---------- EXTRACTED RECORDS

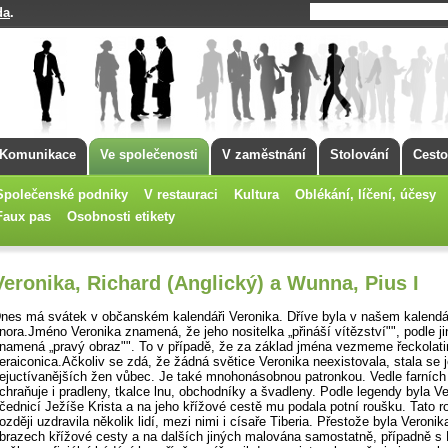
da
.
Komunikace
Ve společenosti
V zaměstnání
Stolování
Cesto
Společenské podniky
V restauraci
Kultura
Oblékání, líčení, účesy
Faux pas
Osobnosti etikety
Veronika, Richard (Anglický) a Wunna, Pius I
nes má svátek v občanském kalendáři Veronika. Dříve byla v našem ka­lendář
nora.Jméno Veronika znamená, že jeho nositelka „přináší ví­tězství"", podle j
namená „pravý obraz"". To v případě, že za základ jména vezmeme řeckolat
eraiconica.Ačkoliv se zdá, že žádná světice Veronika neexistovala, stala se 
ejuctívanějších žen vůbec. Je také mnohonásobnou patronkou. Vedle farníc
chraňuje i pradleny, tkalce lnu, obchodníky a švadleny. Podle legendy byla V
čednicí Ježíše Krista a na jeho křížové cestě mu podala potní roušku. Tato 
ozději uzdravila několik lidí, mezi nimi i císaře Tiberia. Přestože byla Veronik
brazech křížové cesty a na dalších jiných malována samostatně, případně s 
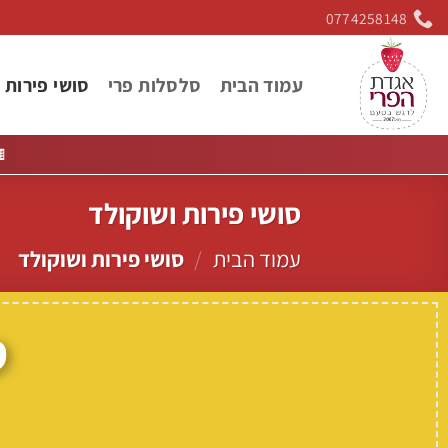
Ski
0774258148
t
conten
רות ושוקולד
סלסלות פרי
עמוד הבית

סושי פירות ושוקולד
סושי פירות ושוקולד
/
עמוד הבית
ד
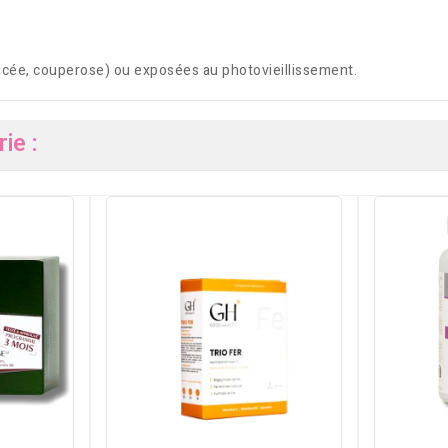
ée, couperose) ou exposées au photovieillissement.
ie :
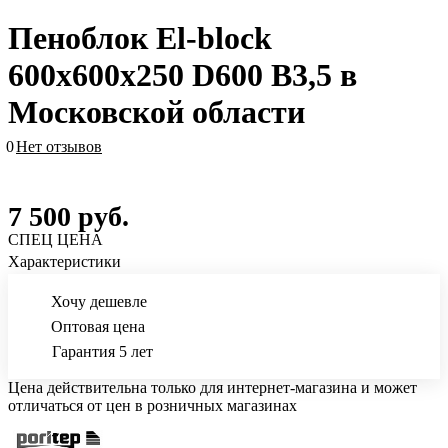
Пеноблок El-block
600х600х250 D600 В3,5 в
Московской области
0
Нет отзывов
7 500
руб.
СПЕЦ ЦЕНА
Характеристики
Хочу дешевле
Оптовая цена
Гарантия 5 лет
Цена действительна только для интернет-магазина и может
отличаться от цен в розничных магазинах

--------------------
---------- EXTRACTED RECORDS

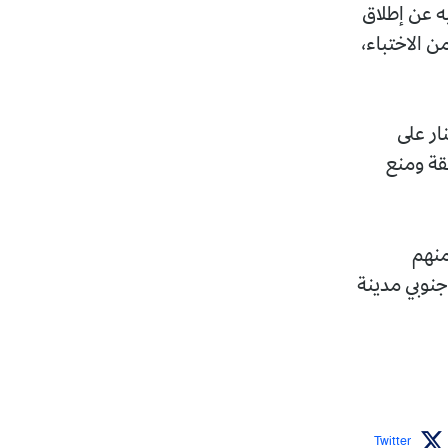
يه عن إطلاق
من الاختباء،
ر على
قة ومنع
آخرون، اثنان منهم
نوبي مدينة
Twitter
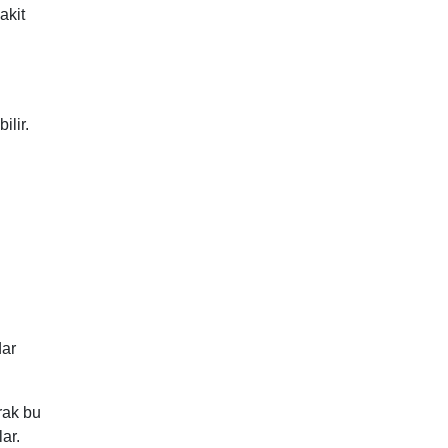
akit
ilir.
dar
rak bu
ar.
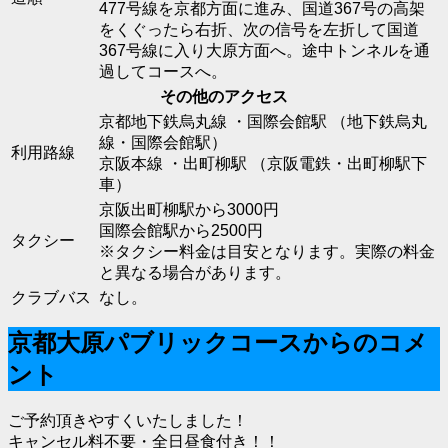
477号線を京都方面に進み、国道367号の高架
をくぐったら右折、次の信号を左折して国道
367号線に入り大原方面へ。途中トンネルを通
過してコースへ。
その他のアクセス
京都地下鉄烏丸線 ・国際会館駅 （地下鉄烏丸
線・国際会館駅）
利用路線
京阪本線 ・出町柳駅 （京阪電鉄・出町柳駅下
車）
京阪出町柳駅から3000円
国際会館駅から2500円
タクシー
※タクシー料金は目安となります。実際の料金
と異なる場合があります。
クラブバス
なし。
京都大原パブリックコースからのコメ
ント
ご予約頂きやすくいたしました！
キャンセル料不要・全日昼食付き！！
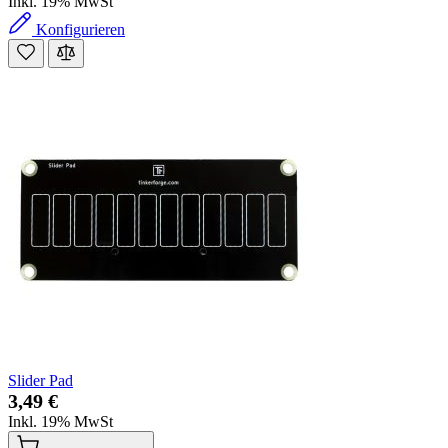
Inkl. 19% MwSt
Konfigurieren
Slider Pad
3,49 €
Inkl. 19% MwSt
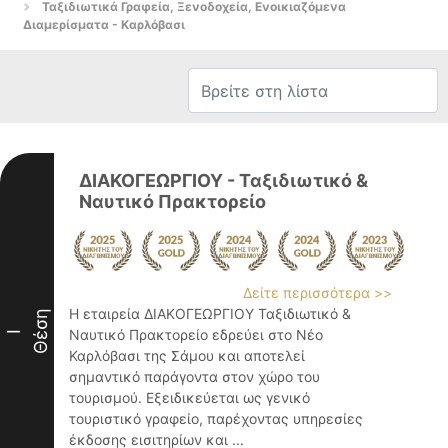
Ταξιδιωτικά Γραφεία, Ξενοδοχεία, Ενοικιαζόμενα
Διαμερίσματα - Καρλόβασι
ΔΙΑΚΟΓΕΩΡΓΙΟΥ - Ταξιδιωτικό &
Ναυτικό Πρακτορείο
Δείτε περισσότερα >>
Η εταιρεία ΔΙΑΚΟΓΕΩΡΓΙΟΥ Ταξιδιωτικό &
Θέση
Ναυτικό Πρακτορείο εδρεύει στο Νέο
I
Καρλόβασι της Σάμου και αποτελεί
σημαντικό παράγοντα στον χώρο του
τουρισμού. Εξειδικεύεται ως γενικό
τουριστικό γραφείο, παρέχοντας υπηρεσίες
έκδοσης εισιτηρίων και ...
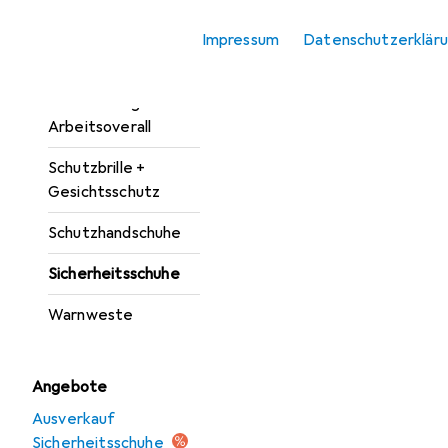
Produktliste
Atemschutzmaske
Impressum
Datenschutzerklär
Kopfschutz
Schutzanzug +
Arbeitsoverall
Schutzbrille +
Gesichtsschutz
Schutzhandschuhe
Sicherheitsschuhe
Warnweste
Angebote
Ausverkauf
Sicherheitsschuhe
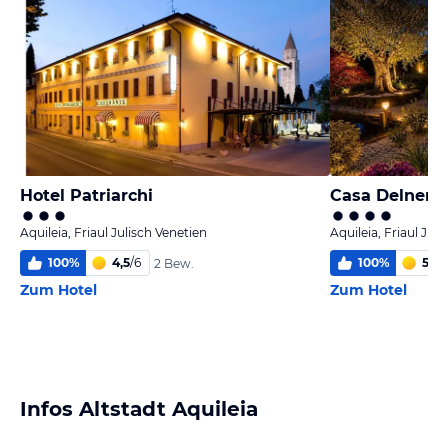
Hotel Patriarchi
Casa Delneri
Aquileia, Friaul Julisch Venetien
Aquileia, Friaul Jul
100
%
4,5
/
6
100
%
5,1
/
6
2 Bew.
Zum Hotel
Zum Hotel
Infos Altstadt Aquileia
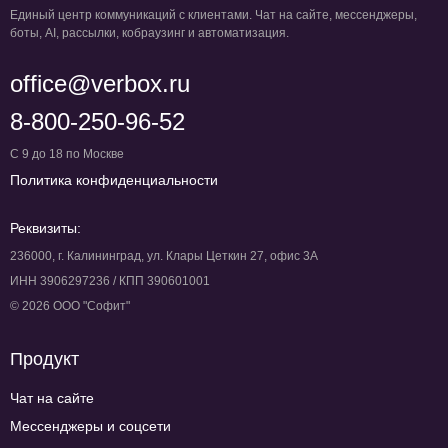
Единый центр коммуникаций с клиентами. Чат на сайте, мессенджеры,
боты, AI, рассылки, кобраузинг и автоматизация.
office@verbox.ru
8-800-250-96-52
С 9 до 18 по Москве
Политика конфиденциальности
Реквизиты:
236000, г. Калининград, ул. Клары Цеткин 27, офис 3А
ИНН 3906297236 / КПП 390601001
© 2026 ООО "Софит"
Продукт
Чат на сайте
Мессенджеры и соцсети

--------------------

PROMPT: For the string "ΔΙΑΚΟΓΕΩΡΓΙΟΥ", filter the data and copy out each line where it occurs.

SOLVED PROBLEM:
ΔΙΑΚΟΓΕΩΡΓΙΟΥ - Ταξιδιωτικό &
Η εταιρεία ΔΙΑΚΟΓΕΩΡΓΙΟΥ Ταξιδιωτικό &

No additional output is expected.